In this blog series, I’ve covered how organizations that adopt Amazon Web Services empower themselves to drive measurable business success through cost savings, cost avoidance, and operational resilience, with dramatic reductions in downtime, improved resource efficiency at the task level, and greatly enhanced business agility.
Now, let’s discuss how these benefits are realized in practice.
Reduce and Simplify Your Application Stack
So how do these cost savings actually work in practice?
In a typical application, either run in a traditional datacenter or colocation facility, you’re paying for the application itself, the underlying OS, hypervisor, storage, servers or VMs, SAN, networking, power, and so on. This adds up to a lot of overhead.
Moving to AWS abstracts away the majority of these costs, replacing them with services that can automate them while drastically reducing costs. Longer term, applications that can be run using microservices, such as Lambda, can reduce costs even further.
Lowering TCO Through Optimization
Reducing costs at the application level are very impactful. But how can you continue to drive down overall costs for your organization more holistically, once your workloads are deployed on AWS?
The “lift & shift” TCO model used to build a business case for a cloud migration doesn’t fully capture all the ongoing cost reductions that are possible.
Cost optimization over time continues to drive down costs through ongoing improvements.
You can refine your cost model through activities such as:
- Instance right-sizing
- Improving elasticity
- Continuously measuring, monitoring, and improving your environment
- Moving databases to a managed service such as AWS RDS
- Optimizing storage into frequently accessed hot storage, versus infrequently accessed cold storage
So the initial lift & shift, that some customers find easiest to do first, is really just the tip of the iceberg in terms of long-term cost savings.
Putting it all Together
Having covered all 5 pillars of our value proposition, let’s put it all together in context.
Consider the following table. This represents my typical AWS enterprise client, applying all 5 pillars we’ve discussed so far.
The results are quite compelling. Note that cost is not the first value driver on the list.
This client began by benchmarking how well they performed, and what they saw as their key value metrics and performance indicators. We can track changes after moving into an AWS-based architecture. This value analysis has a very tangible bottom line.
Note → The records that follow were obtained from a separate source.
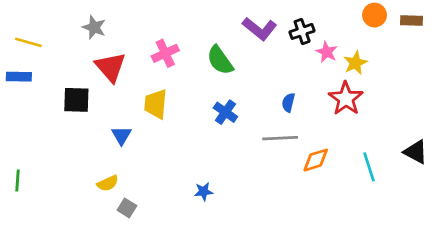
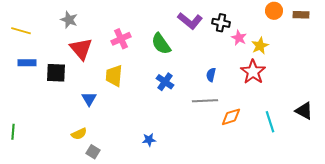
black cross: (302, 31) -> (221, 23), turned 30
blue rectangle: (19, 77) -> (27, 63), moved

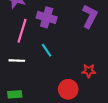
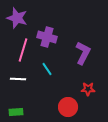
purple L-shape: (90, 16) -> (83, 53), moved

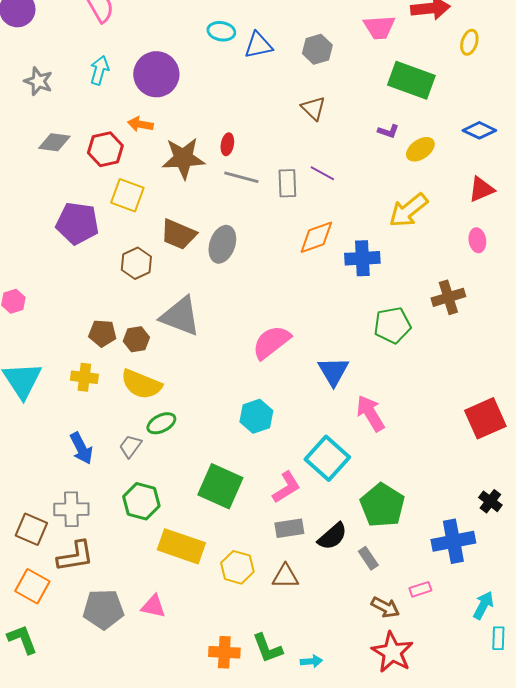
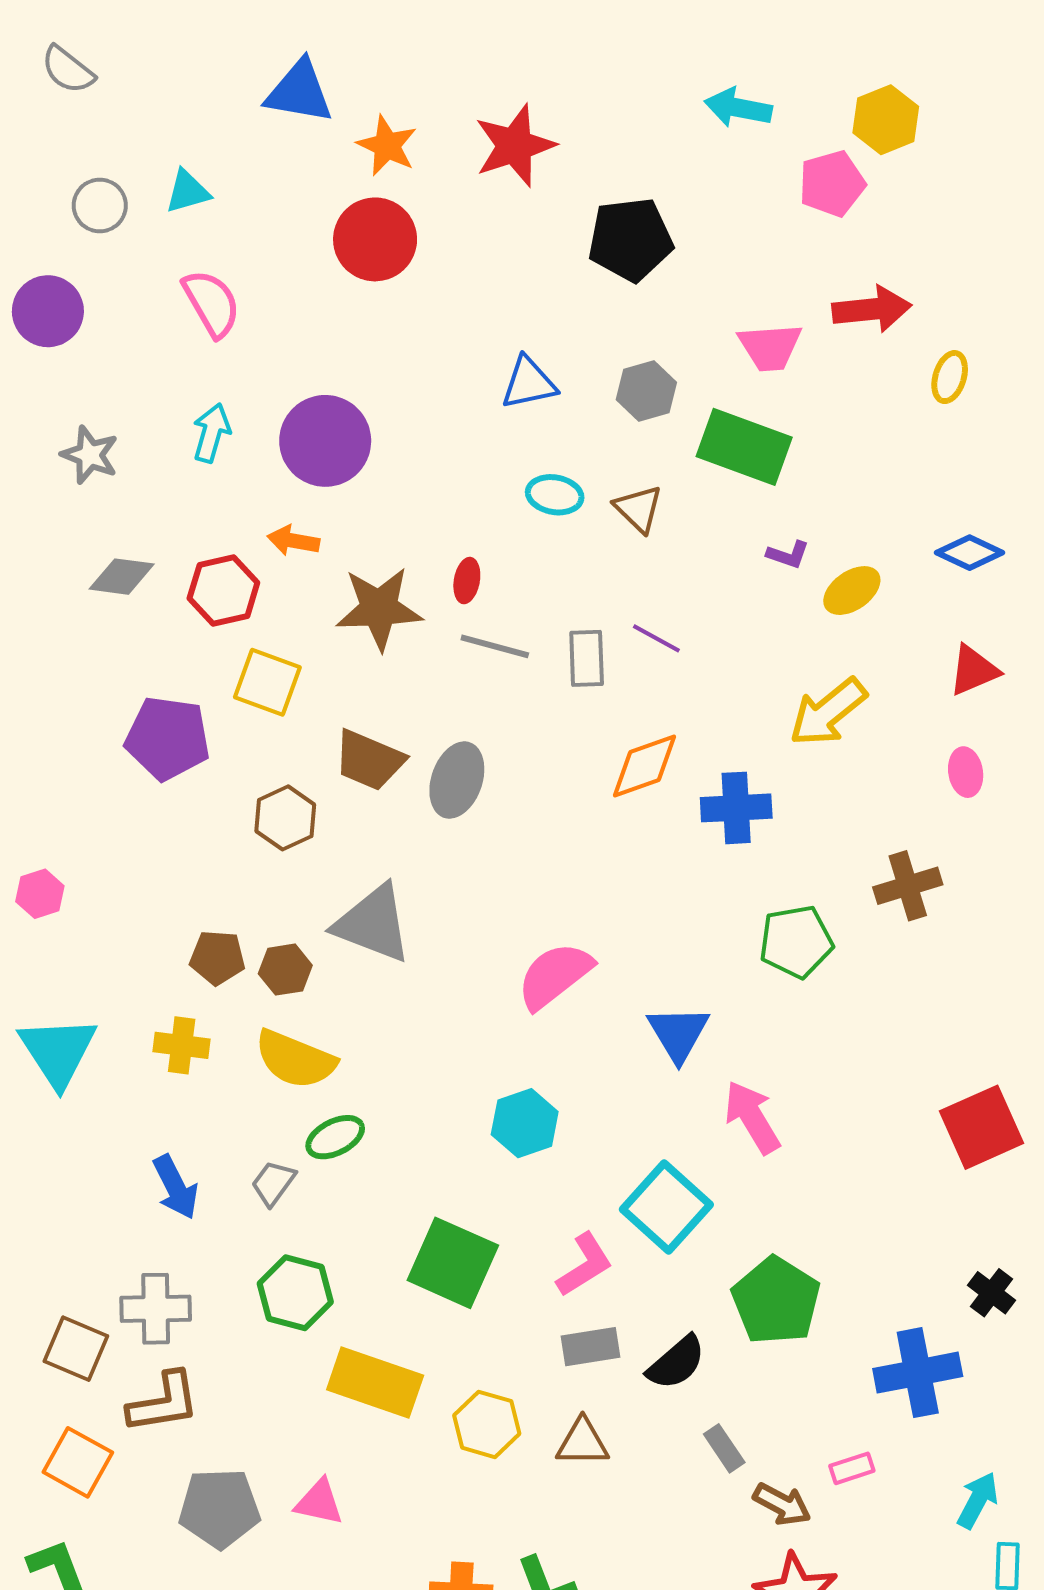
cyan ellipse: (221, 31) -> (555, 495), moved
green rectangle: (411, 80) -> (744, 447), moved
gray rectangle: (368, 558) -> (724, 1448), moved

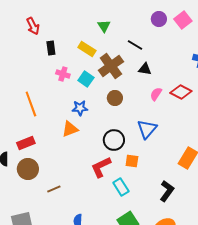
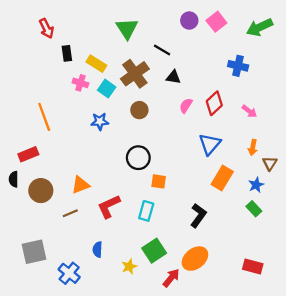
green triangle: (104, 26) -> (127, 28), size x1.5
yellow rectangle: (87, 49) -> (96, 64), moved
red diamond: (181, 92) -> (214, 103), turned -70
orange triangle: (70, 129) -> (80, 185), moved
blue triangle: (147, 129) -> (210, 144), moved
red rectangle: (26, 143) -> (28, 154), moved
red L-shape: (101, 167) -> (109, 206), moved
cyan rectangle: (121, 187) -> (146, 211), turned 48

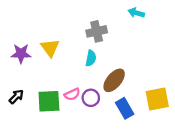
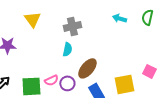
cyan arrow: (136, 13) -> (119, 18), moved
yellow triangle: (50, 48) -> (32, 19), moved

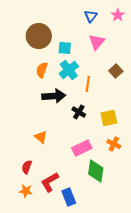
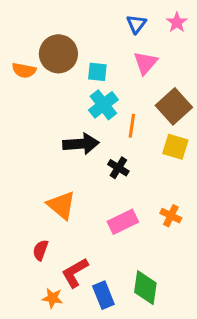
orange semicircle: (42, 70) -> (24, 70), moved, turned -98
brown square: (116, 71) -> (174, 106), size x1.6
yellow square: (109, 118) -> (175, 147), moved, turned 30
orange triangle: (41, 137) -> (61, 205), size x1.5
green diamond: (96, 171) -> (145, 288), moved
orange star: (26, 191) -> (52, 298), moved

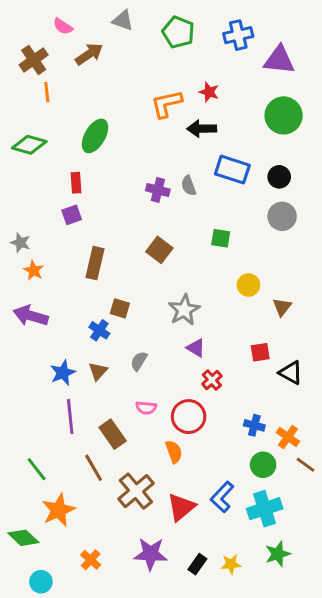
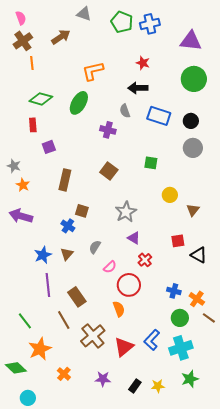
pink semicircle: (63, 26) -> (21, 18), moved, turned -144
blue cross: (238, 35) -> (150, 24), moved
orange L-shape: (167, 104) -> (93, 71), moved
green ellipse: (95, 136) -> (79, 103), moved
green diamond: (29, 145) -> (41, 99), moved
red rectangle: (76, 183) -> (33, 125), moved
gray semicircle: (189, 186) -> (125, 111), moved
pink semicircle: (146, 408) -> (110, 267), moved, turned -48
purple star: (151, 554) -> (103, 379), size x0.7
orange cross: (91, 560) -> (64, 374), moved

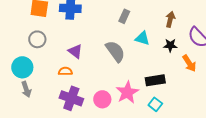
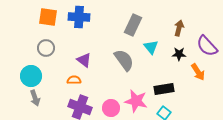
gray rectangle: (124, 16) -> (133, 25), size x1.5
cyan triangle: (142, 38) -> (151, 47), turned 35
pink star: (127, 92) -> (136, 101), turned -30

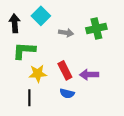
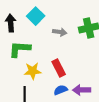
purple arrow: (89, 75) -> (82, 90), moved
blue semicircle: (67, 93) -> (61, 90), turned 144

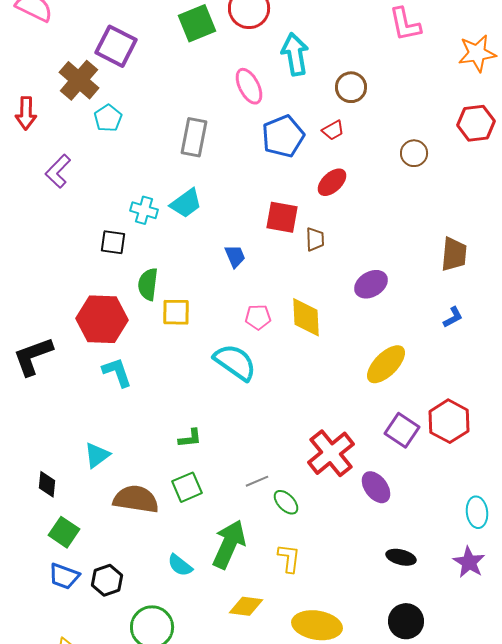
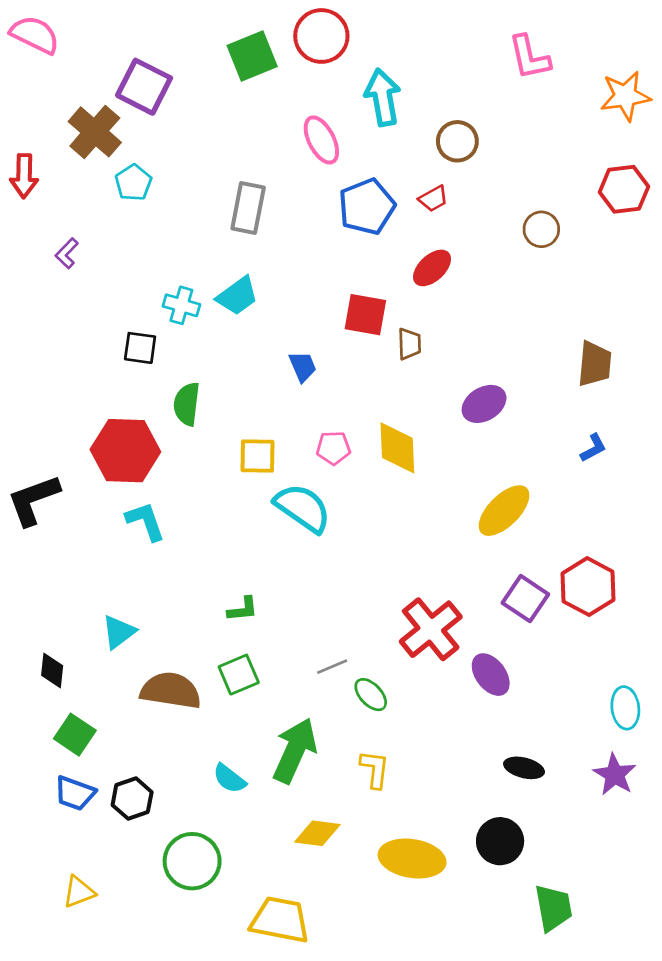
purple L-shape: (58, 171) -> (67, 253), size x0.7
yellow square: (176, 312) -> (257, 456), moved
black circle: (406, 621) -> (500, 841), moved

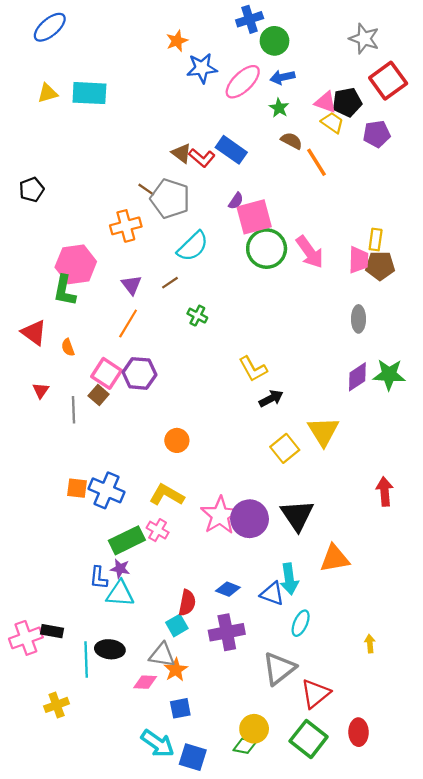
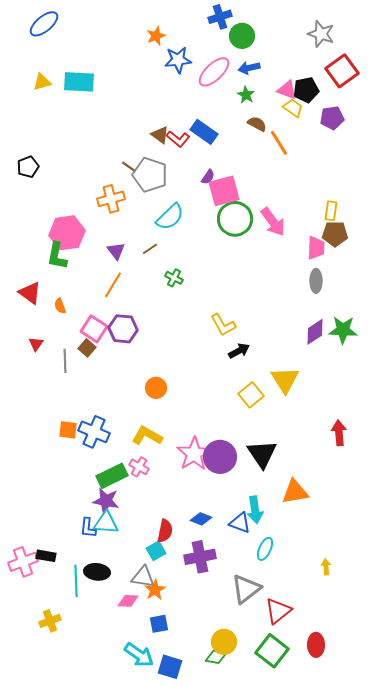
pink trapezoid: (358, 260) -> (316, 248), moved
purple star: (120, 569) -> (106, 501), size x1.5
blue L-shape: (99, 578) -> (88, 528), moved

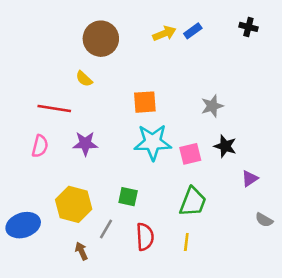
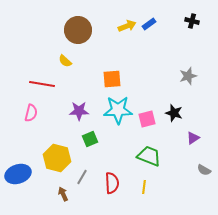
gray star: (212, 106) -> (188, 76), moved
purple star: (85, 144) -> (79, 111), moved
green square: (128, 197) -> (90, 139), moved, turned -35
green trapezoid: (193, 202) -> (149, 156), turned -90

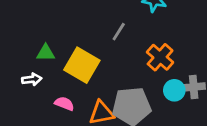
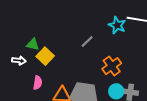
yellow square: (82, 65) -> (45, 56), moved, size x0.7
pink semicircle: (64, 104) -> (38, 83), turned 64

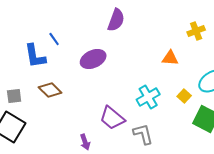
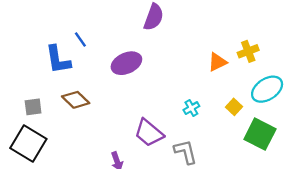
yellow cross: (196, 31) -> (248, 51), moved
orange triangle: (170, 58) -> (217, 62), turned -30
cyan cross: (148, 97) -> (191, 108), size x0.6

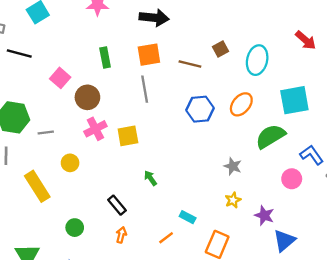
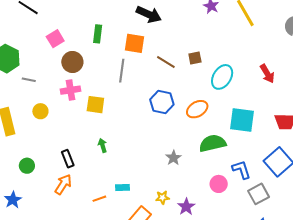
yellow star: (233, 200) -> (162, 197), moved
cyan rectangle: (188, 217) -> (123, 187), turned -48
orange arrow: (121, 235) -> (63, 184), size x1.5

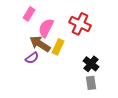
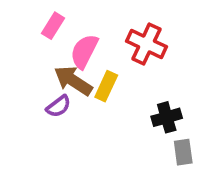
black cross: (91, 64) -> (167, 117), turned 35
gray rectangle: (91, 83) -> (183, 152), moved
With a $14.2M initial investment over 18 months, coupled with organizational focus from the top down (and bottom up), over 300 applications were migrated to AWS.
The result – over $14M in year-over-year savings!
This progress is where the rubber really meets the road.
Practical implementation on AWS drives agility, speed, cost savings, reduced cycle time, and adds value to business and people.
I really enjoyed writing this blog series for you, and I look forward to hearing your feedback!